O dia a dia de um cadeirante
é tão cheio de obstáculos que, na maioria das vezes, um simples passeio
vira uma maratona.
Que o diga a organizadora de festas Vania Batista
Garcia, mãe do cadeirante Luan Valdetaro, de 13 anos.
— As ruas são tão esburacadas e as pessoas tão insensíveis que volto
com braços, costas, mãos, tudo doendo.
Só não quebrei a cadeira ainda
porque me quebro. Fico com tendinite, lombalgia. O Luan, quando chega em
casa, sente dor no pescoço, de tanto que chacoalhamos nos ônibus.
Tudo
isso debaixo desse calor é um inferno — desabafa. — E ainda há carros na
calçada, restaurantes que bloqueiam o passeio. Mas não posso deixar de
sair, de levá-lo para os lugares, e tenho que continuar lutando,
reclamando meus direitos e os dele, senão, ninguém nos respeita.
Ela não se queixa à toa. Aos 42 anos, Vania está cansada, física e
emocionalmente. Sua batalha dura 13 anos, desde o nascimento do filho.
O
adolescente tem mielomeningocele, lesão que afeta a
medula espinhal e causa hidrocefalia e escoliose, e depende da mãe para
tudo. É duro sair com ele, diz Vania. A falta de acessibilidade, conta, é paralisante.
Vania e Luan moravam na Tijuca, mas se mudaram para o Itanhangá em
busca de acessibilidade. Não conseguiram.

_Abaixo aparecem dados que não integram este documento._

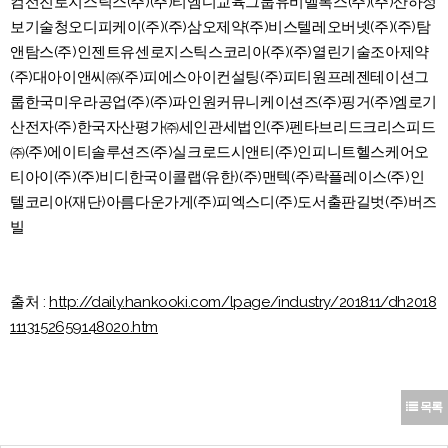
컴선진로지스틱스(주)(주)티엠디교육그룹유비벨록스(주)(주)산하정
보기술청오디피케이(주)(주)삼오제약(주)비스텔레오버넷(주)(주)탐
앤탐스(주)인젠트유센로지스틱스코리아(주)(주)열린기술조아제약
(주)대아이앤씨㈜(주)피에스아이컨설팅(주)피티원프레젠테이션그
룹한국미우라공업(주)(주)파인원커뮤니케이션즈(주)핑거(주)엠로기
산전자(주)한국자산평가㈜세인관세법인(주)펜타브리드크리스피드
㈜(주)에이티솔루션즈(주)실크로드시앤티(주)인피니트헬스케어오
티아이(주)(주)비디한국이콜랩(유한)(주)맨텍(주)락플레이스(주)인
텔코리아(재단)아름다운가게(주)피엑스디(주)도서출판길벗(주)버즈
빌
출처 :
http://daily.hankooki.com/lpage/industry/201811/dh2018
1113152659148020.htm
목록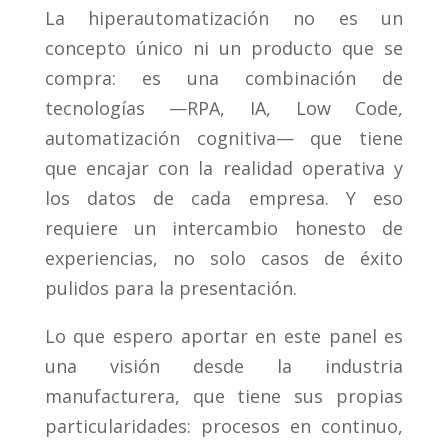
La hiperautomatización no es un
concepto único ni un producto que se
compra: es una combinación de
tecnologías —RPA, IA, Low Code,
automatización cognitiva— que tiene
que encajar con la realidad operativa y
los datos de cada empresa. Y eso
requiere un intercambio honesto de
experiencias, no solo casos de éxito
pulidos para la presentación.
Lo que espero aportar en este panel es
una visión desde la industria
manufacturera, que tiene sus propias
particularidades: procesos en continuo,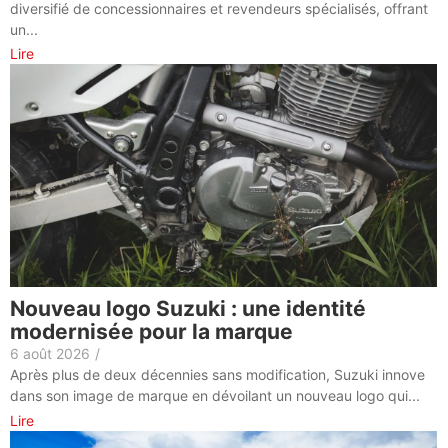
diversifié de concessionnaires et revendeurs spécialisés, offrant
un...
Lire
Nouveau logo Suzuki : une identité
modernisée pour la marque
6 août 2026
/
Après plus de deux décennies sans modification, Suzuki innove
dans son image de marque en dévoilant un nouveau logo qui...
Lire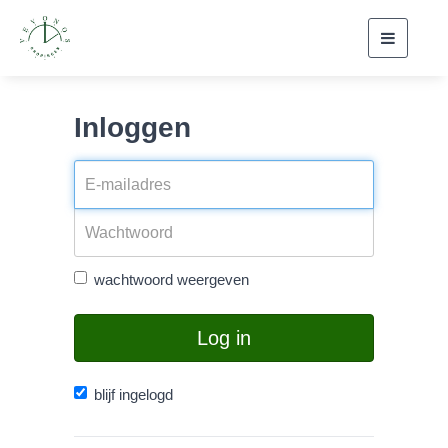
Toggle
navigati
Inloggen
wachtwoord weergeven
Log in
blijf ingelogd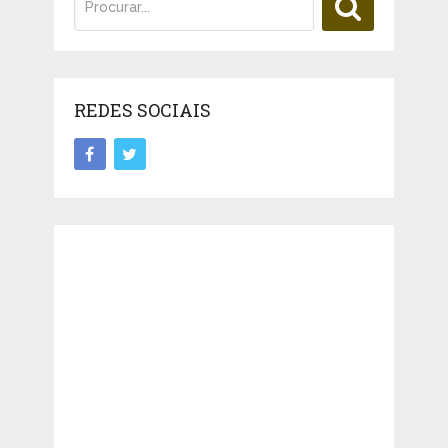
REDES SOCIAIS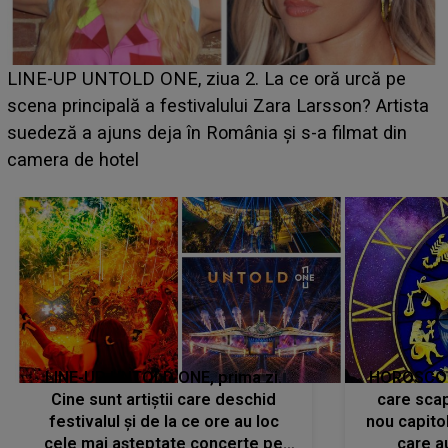
Ce a dezvăluit noua concurentă din "Casa Iubirii" l-a
luat prin surprindere pe Emanuel. CINE ESTE
BĂIATUL VIZAT de Alexandra?! Aflându-se în fața
faptului împlinit, A RECUNOSCUT IMEDIAT: "Am
avut..."
LINE-UP UNTOLD ONE, prima zi.
HOROSCOP 
Cine sunt artiștii care deschid
care scap
festivalul și de la ce ore au loc
nou capitol
cele mai așteptate concerte pe
care a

Ainda hoje, a mãe, que não tem
carro, pena pelas ruas da Barra e do Recreio para transitar com o
filho.
Fábio Guimarães não é cadeirante, mas também se dedica à causa. O empresário criou o projeto Busco Legados de Acessibilidade (buscolegados.com),
que consiste em percorrer a cidade numa cadeira de rodas e registrar em
fotos e vídeos o que quem anda sobre duas pernas não vê.
— Tenho um primo paulista, cadeirante que já viajou o mundo todo. Ele
veio ao Rio em 1998 e não voltou, porque não conseguiu sair de
Copacabana, onde estava, nem para visitar os pontos turísticos. Não
entendi o motivo, e ele me disse que eu só entenderia quando me sentasse
numa cadeira de rodas — conta.
Os desafios de circular pela Barra
Fábio Guimarães, que já trabalhou numa rede de TV, pretende lançar um
programa jornalístico sobre acessibilidade ainda este ano. Já Vania se
juntou a um grupo de mães de atletas de power soccer (futebol
motorizado), e planeja comprar uma cadeira de rodas motorizada para
Luan. Para ambos, atitudes simples podem contribuir para que os
cadeirantes finalmente se sintam à vontade para circular pela cidade.
— O que o cadeirante mais quer é a independência. Atravessar uma rampa
íngreme é muito difícil, mas pelo menos tem rampa, né? O problema é que
quem anda não entende os problemas de quem usa cadeira de rodas. Só um
sinal longe de uma rampa de acessibilidade já pode causar diversos
acidentes — diz Fábio.
Vania concorda.
— A gente deixa de fazer muitas coisas. Em alguns lugares aqui da
Barra, por caisa das obras, tiraram os sinais de trânsito. Quem tem
pernas pode andar mais um pouquinho mas, para quem está na cadeira de
rodas, este pouquinho é muito longe. Eles contornam a situação colocando
uma passarela com escadas, mas como vamos subir? — indigna-se.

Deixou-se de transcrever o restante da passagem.